- Apr 04 2016
Voting begins today (April 4) in Assam and West Bengal, touching off a 45 day marathon that will see assembly elections in five states – Tamil Nadu, Kerala and Puducherry being the others. At first glance, this set of elections may not appear to be of national consequence. After all BJP and Congress – the two national parties – are not in direct competition, except in Assam. Two of the states, Tamil Nadu and West Bengal, are run by formidable chief ministers who are predicted to win, and can do a deal with anybody in Delhi.
While that may be true, it would be unfair to the energies, concerns and sociology that any assembly election represents. Every election – whether Lok Sabha or panchayat – throws up a message. This will be so of the quintet of state elections beginning today as well. Of course, the actual message and impact will be known only on May 19 when votes are counted. For the moment, we need to satisfy ourselves by asking leading questions.

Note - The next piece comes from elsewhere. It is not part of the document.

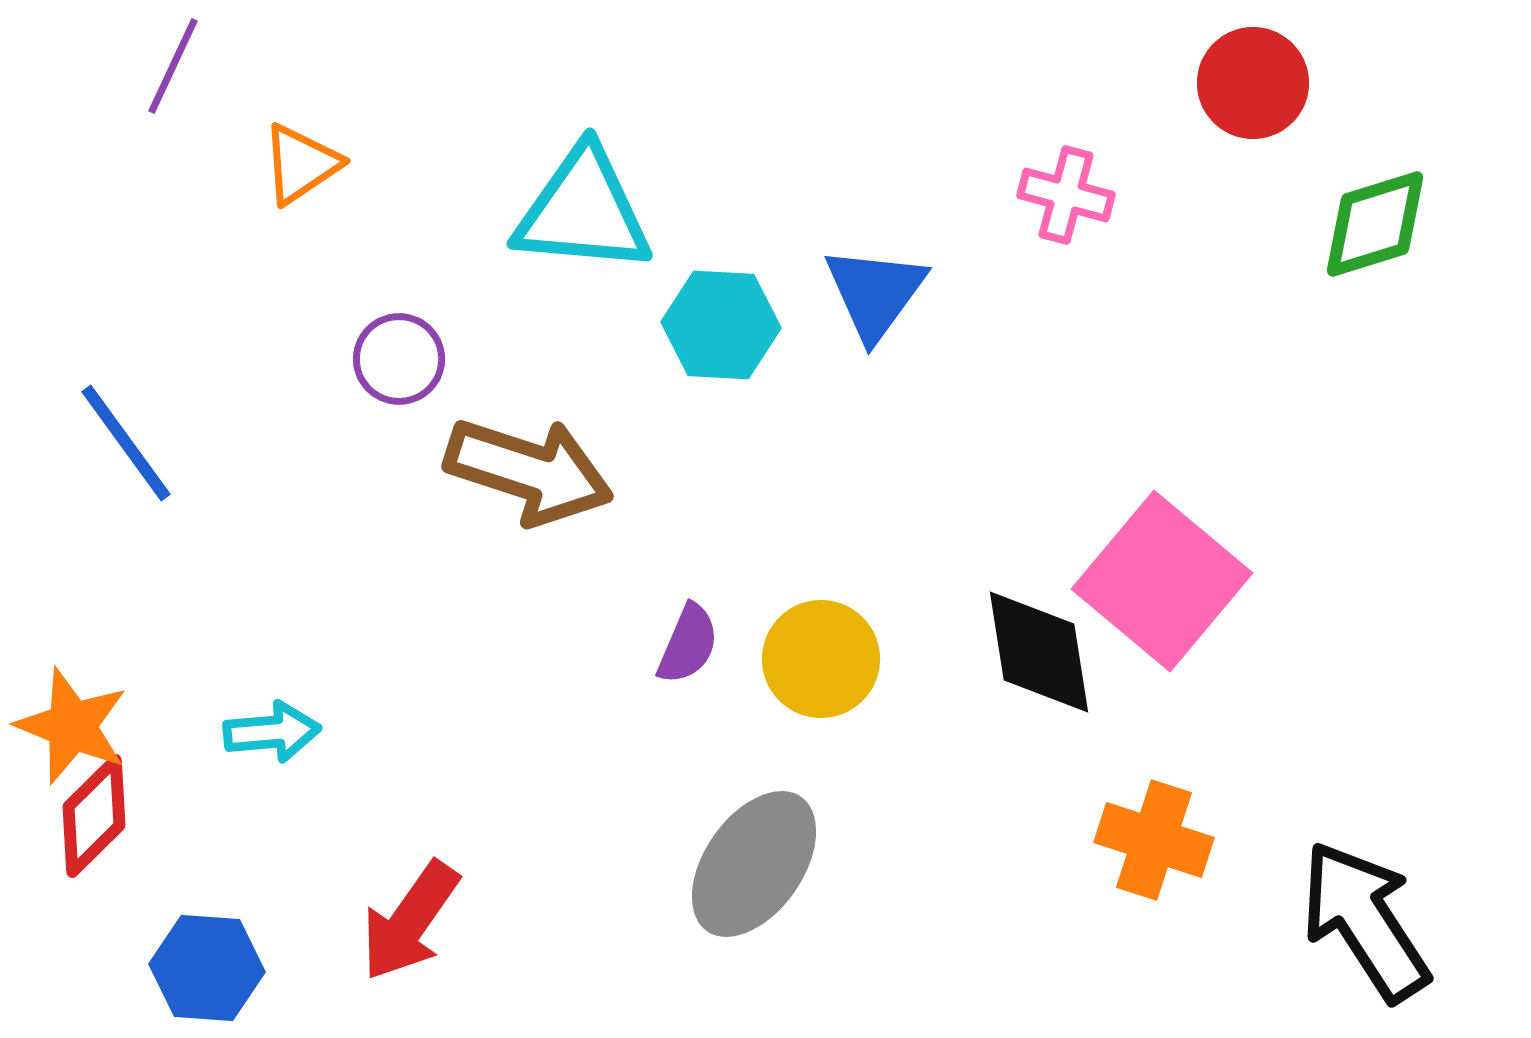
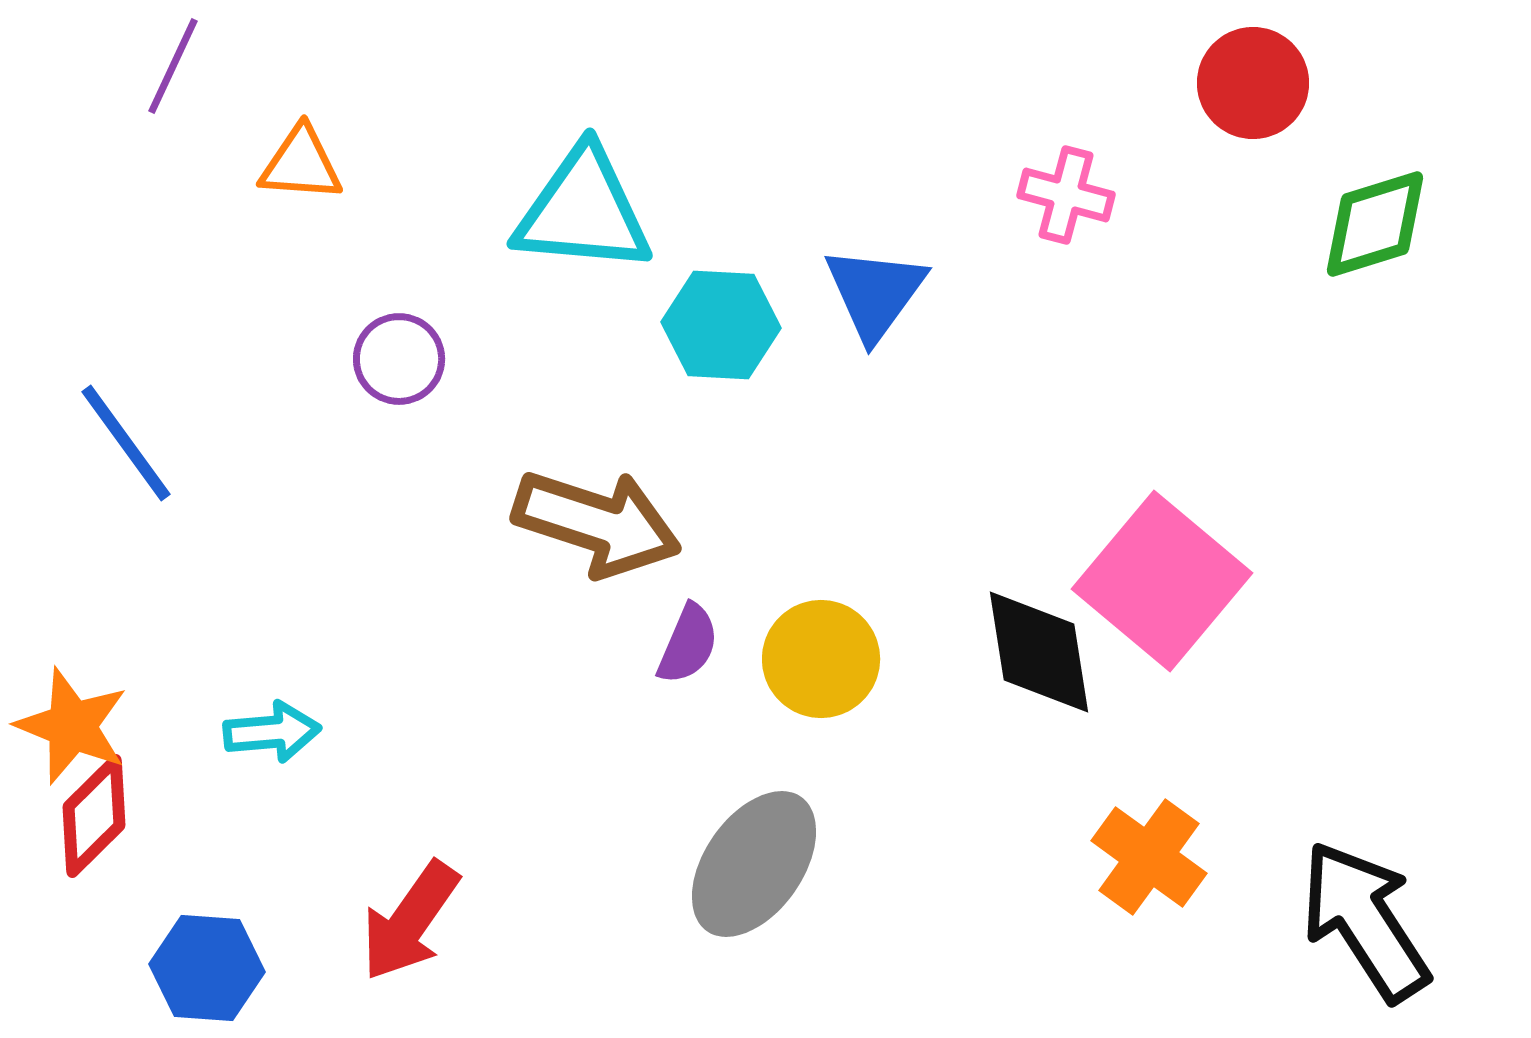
orange triangle: rotated 38 degrees clockwise
brown arrow: moved 68 px right, 52 px down
orange cross: moved 5 px left, 17 px down; rotated 18 degrees clockwise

The two most piquant elections are probably in Assam and Kerala. In the north eastern state, BJP has its best chance. The crucial question is whether the BJP-led alliance will cross the halfway mark – 63 seats in a house of 126. It would require BJP’s two regional allies to deliver their seats. This is especially valid for the Asom Gana Parishad, a shadow of the force it was 20 years ago and contesting 24 seats.
What is working to BJP’s advantage is the fatigue in Congress after three terms in office. While a well-regarded figure, chief minister Tarun Gogoi is ageing. There is no obvious successor to him; he is the banyan tree who has not allowed the next generation leadership to grow beyond a point. One likely replacement, Himanta Biswa Sarma, left Congress and joined BJP in 2015. The absence of credible regional leaders of a relatively younger age is not a problem Congress faces only in Assam. Himachal Pradesh, which has elections in 2017, poses a similar challenge for the party. But that is another story.
Kerala politics has generally seen a close, two-way fight between a Congressled alliance and a CPM-led alliance. The two parties exchange positions every five years and this time it is the Left’s turn to win. While this may still happen, and Congress may pay for incumbency, an imponderable has entered the fray in the form of BJP. The BJP is not expected to win many seats but its vote share should rise. It won 10% of the vote in the 2014 Lok Sabha election and believes it can do even better.
As it happens, BJP cuts into specific communities and voter groups that have traditionally backed the Left. Congress on the other hand is banking on a consolidation of religious minorities. As such, it is possible that BJP may win enough votes to damage CPM and allow Congress to squeeze back to power. That this prospect cannot be summarily dismissed makes the Kerala election that much more exciting.
Opposed to each other in Kerala, CPM and Congress are in partnership in West Bengal, keen to stop Mamata Banerjee and Trinamool Congress. In terms of arithmetic, the combine is strong in north Bengal. CPM’s desperation to regain power seems to suggest that it has the ability to transfer votes to Congress candidates. Congress’s capacity to reciprocate remains questionable.
BJP’s decline in the state – the party had won 17% of the vote in the 2014 parliamentary election but that number is set for a steep fall – adds to the puzzle. Will BJP’s lost votes go to any one group or will they find their way to all of the other major parties, a bit here and a bit there? Despite all this though, Trinamool should be comfortably placed for a second term.
In Tamil Nadu, Jayalalithaa’s AIADMK must be similarly optimistic. The opposition is divided between DMK under M Karunanidhi, who turns 92 in June, and a new front put together by two regional politicians, the actor Vijayakant and Vaiko. A three and in some places four way fight, would give the leading party, AIADMK, some advantage.
What would the national parties hope to gain from these elections? For BJP, a victory in Assam and a forceful performance in Kerala are priorities. If Mamata wins in Kolkata – and more importantly, CPM-Congress lose – and if Jayalalithaa comes back in Chennai, it will add to the Narendra Modi government’s hopes for deals in Parliament. This could also provoke another attempt to have the Goods and Services Tax constitutional amendment passed this summer.
For Congress a victory in Kerala, stopping BJP in Assam and giving Trinamool a hard fight in Bengal are the three motivations. More than that, the party is striving for relevance. It’s been two years since BJP won a famous victory in the Lok Sabha election, capturing space from Congress and from regional parties. Since then, in local elections, regional parties have begun to claw back. Congress has continued to lose ground. Will May 19 change that perception?